Exercise aim
Type out the lines below exactly, pictures excluded.

Saved data entries:
= Beginning of Section =
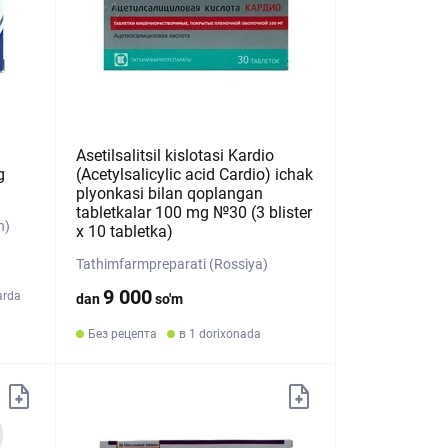
Asetilsalitsil kislotasi Kardio
g
(Acetylsalicylic acid Cardio) ichak
plyonkasi bilan qoplangan
tabletkalar 100 mg №30 (3 blister
n)
х 10 tabletka)
Tathimfarmpreparati (Rossiya)
9 000
arda
dan
so'm
Без рецепта
в 1 dorixonada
= End of Section =
Written answer
Asetilsalitsil kislotasi Kardio
g
(Acetylsalicylic acid Cardio) ichak
plyonkasi bilan qoplangan
tabletkalar 100 mg №30 (3 blister
n)
х 10 tabletka)
Tathimfarmpreparati (Rossiya)
9 000
arda
dan
so'm
Без рецепта
в 1 dorixonada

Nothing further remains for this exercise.